#### ABOUT THIS TASK
Only one span of the listing below should come back. It runs from the line with "Périgueux est à 7 km de" through the line with "considere alternativas que no constituyan", and each of its lines must be reproduced exactly.
== == ==
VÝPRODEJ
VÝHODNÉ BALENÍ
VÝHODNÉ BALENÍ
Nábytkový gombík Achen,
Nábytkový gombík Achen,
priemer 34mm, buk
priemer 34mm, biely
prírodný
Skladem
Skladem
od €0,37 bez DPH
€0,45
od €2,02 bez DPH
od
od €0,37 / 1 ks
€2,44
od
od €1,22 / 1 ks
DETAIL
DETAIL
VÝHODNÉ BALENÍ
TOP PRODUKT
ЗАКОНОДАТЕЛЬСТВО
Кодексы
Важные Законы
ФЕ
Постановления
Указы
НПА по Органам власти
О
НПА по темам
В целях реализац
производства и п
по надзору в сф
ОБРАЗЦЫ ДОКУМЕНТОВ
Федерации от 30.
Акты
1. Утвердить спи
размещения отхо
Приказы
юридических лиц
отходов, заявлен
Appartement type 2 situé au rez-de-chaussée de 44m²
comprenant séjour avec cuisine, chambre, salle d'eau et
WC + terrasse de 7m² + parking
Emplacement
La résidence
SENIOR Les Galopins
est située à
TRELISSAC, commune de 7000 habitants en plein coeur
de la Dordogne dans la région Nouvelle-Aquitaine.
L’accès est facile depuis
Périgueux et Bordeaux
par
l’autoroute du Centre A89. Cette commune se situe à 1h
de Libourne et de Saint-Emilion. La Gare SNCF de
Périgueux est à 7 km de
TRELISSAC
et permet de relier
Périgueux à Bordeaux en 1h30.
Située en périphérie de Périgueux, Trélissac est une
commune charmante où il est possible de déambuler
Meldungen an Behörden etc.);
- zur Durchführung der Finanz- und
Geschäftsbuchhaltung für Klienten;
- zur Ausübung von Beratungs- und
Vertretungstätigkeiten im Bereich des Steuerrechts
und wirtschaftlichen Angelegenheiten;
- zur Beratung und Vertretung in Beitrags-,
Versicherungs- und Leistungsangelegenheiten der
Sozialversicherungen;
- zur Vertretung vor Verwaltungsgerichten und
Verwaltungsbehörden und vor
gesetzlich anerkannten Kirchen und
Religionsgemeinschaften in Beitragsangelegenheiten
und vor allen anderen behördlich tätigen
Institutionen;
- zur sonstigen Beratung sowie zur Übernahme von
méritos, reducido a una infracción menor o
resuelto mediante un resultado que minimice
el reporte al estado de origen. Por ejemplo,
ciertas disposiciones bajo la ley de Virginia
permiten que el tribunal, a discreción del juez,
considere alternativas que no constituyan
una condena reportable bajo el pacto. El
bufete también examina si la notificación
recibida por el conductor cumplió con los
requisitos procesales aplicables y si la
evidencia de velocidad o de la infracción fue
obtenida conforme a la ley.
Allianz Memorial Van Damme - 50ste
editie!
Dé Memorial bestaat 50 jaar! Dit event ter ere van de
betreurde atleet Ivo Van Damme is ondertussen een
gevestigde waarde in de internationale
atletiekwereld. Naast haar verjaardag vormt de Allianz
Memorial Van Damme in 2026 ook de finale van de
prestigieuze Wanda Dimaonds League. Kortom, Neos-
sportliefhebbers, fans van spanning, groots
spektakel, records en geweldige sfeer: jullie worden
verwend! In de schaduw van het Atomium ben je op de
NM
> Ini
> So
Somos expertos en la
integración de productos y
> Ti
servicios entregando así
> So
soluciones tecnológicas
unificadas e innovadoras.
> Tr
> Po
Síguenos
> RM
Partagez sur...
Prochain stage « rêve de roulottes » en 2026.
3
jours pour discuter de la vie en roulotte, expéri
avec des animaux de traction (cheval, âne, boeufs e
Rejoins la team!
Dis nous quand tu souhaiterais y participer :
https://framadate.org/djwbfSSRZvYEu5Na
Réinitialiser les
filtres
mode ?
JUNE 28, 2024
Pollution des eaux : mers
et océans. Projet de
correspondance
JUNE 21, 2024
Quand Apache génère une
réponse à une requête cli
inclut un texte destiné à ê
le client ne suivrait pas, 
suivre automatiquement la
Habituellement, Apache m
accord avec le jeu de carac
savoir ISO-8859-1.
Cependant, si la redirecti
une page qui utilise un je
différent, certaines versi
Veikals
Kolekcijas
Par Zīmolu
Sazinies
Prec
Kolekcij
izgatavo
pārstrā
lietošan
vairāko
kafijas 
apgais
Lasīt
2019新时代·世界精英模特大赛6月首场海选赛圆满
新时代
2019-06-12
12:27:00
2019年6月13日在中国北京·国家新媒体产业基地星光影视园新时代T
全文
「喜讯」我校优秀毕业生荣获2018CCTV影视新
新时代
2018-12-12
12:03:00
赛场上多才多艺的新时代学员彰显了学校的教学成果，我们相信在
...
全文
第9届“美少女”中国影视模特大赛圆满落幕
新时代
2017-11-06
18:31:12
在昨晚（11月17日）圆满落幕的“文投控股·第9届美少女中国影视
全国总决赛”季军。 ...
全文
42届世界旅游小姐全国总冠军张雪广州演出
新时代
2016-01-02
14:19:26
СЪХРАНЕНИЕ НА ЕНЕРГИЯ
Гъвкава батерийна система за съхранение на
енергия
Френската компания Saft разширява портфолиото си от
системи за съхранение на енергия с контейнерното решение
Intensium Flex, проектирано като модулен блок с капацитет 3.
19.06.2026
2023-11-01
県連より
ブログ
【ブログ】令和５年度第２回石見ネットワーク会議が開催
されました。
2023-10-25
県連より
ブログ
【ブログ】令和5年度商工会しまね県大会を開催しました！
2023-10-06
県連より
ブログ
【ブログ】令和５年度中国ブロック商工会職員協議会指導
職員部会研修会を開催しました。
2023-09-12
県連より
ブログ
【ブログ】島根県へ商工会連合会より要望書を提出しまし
== == ==
#### YOUR RESPONSE
Périgueux est à 7 km de
TRELISSAC
et permet de relier
Périgueux à Bordeaux en 1h30.
Située en périphérie de Périgueux, Trélissac est une
commune charmante où il est possible de déambuler
Meldungen an Behörden etc.);
- zur Durchführung der Finanz- und
Geschäftsbuchhaltung für Klienten;
- zur Ausübung von Beratungs- und
Vertretungstätigkeiten im Bereich des Steuerrechts
und wirtschaftlichen Angelegenheiten;
- zur Beratung und Vertretung in Beitrags-,
Versicherungs- und Leistungsangelegenheiten der
Sozialversicherungen;
- zur Vertretung vor Verwaltungsgerichten und
Verwaltungsbehörden und vor
gesetzlich anerkannten Kirchen und
Religionsgemeinschaften in Beitragsangelegenheiten
und vor allen anderen behördlich tätigen
Institutionen;
- zur sonstigen Beratung sowie zur Übernahme von
méritos, reducido a una infracción menor o
resuelto mediante un resultado que minimice
el reporte al estado de origen. Por ejemplo,
ciertas disposiciones bajo la ley de Virginia
permiten que el tribunal, a discreción del juez,
considere alternativas que no constituyan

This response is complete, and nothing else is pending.